# What is the purpose of a 5 point breastplate?



## lisa_lou (10 August 2011)

Ive tried a normal and standing martingale on my mare when jumping, she gets very strong, comes above the bit and puts her head up fairly high to try and pull and rush into jumps, she gets very over excited and doesnt respect me or listen to me when asking her to slow down. Would a breastplate help at all? The martingale attatchment on them seems to look shorter than on a running martingale which would stop her putting her head up so high. (Martingale was pointless she was still able to get her head very high) Any suggestions?


----------



## elsiex (10 August 2011)

Breastplates are to stop the saddle from slipping back. Even though this does have a martingale attachment, it won't be of any more use to you than a standard martigale on it's own.

Have you considered a Market harborough?


----------



## Ladylina83 (10 August 2011)

I thought it was just to look good ! 

(sorry not construcive at all )


----------



## MrsMozart (10 August 2011)

Five points are to stop the saddle slipping back (and to give the rider some extra handholds should they be needed ).

Your running martingale may be too long. The rings should reach about whither height.

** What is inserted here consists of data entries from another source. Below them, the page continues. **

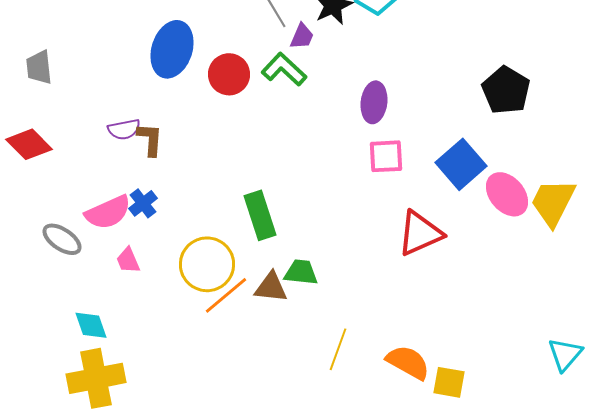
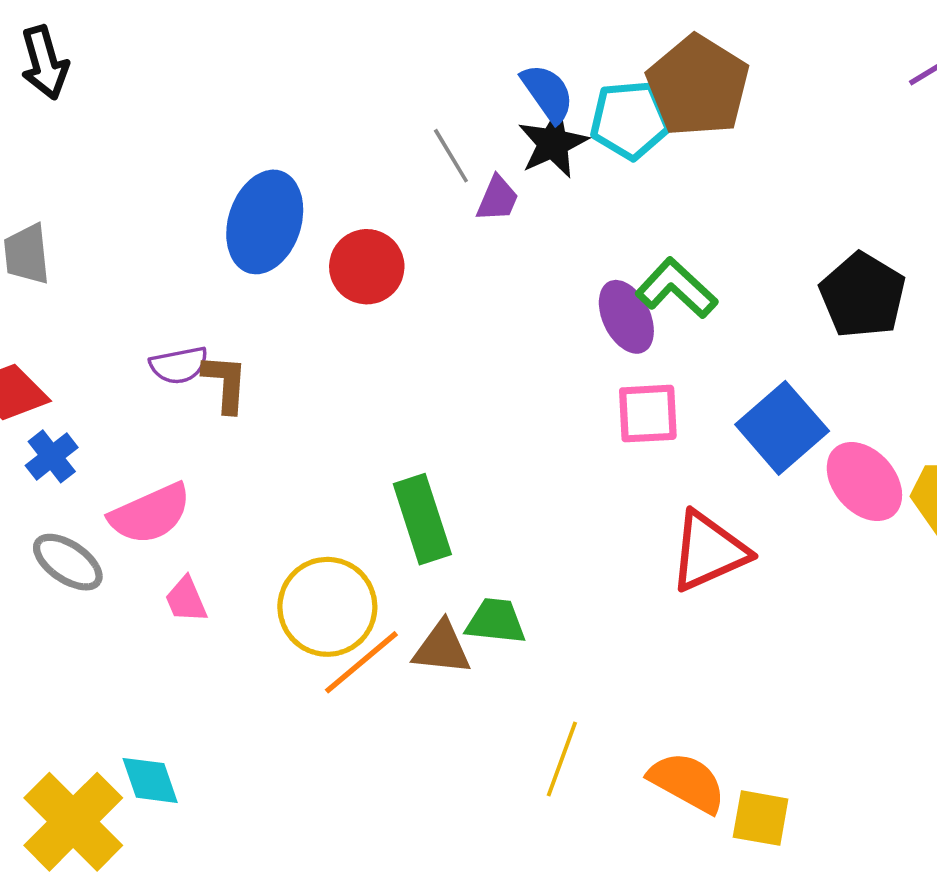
green L-shape: (284, 69) -> (676, 288), moved
purple ellipse: (374, 102) -> (626, 317), turned -33
blue cross: (143, 203) -> (52, 456), moved
cyan diamond: (91, 325) -> (150, 780), moved
yellow cross: (96, 378) -> (73, 822), moved, turned -34

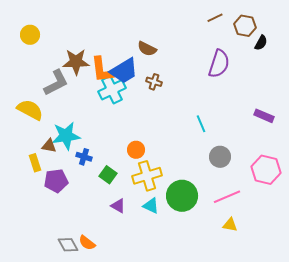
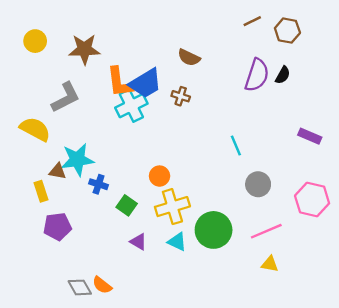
black semicircle: (261, 43) -> (283, 75), moved
brown semicircle: (147, 49) -> (189, 57), moved
brown star: (76, 62) -> (84, 49), moved
purple pentagon: (56, 181) -> (57, 226), moved

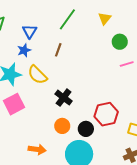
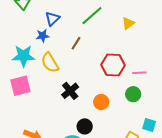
green circle: (120, 42) -> (133, 94), moved
red hexagon: (106, 114) -> (113, 65), moved
orange circle: (62, 126) -> (101, 102), moved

What bit is she in? What noseband?

Do you do any pole and/or grid work with her?


----------



## lisa_lou (10 August 2011)

i have heard of one but dont know what it is used for. Ive always thought the little used the better but were not getting anywhere at the moment as she just shoves the head straight up, even when doing grids she doesnt respect the poles/fences as she just holds head high and tries to go faster and faster! What is the effects of a market harbour?


----------



## lisa_lou (10 August 2011)

Mrs mozart she is in a pee wee bit (only for jumping) and a grackle noseband. I have tried a grackle noseband but think she was worst in this. Ive tried lots of bits but had no control in any of them. The pee wee seems to be the best so far.


----------



## MrsMozart (10 August 2011)

Have you tried a drop noseband? I'm trying to imagine the peewee, not used one for ages and can't remember what they look like, so not sur if the combination would work.

Look at a picture of the Market Harborough. The general idea is that if the horse flings its head, it is pulling against itself. Not sure it will work on a horse who's head goes up and stays up, but probably worth borrowing one and trying it.


----------



## canteron (10 August 2011)

Remember to some extent the horses have to lift there head to see the jump, so don't fight that too much), but if you are feeling out of control that isn't great.

As Mrs Mozart suggested, schooling should help.  A XC lesson with a really good teacher would also help advise on best bit/gadget and then you would be really confident how to progress!!


----------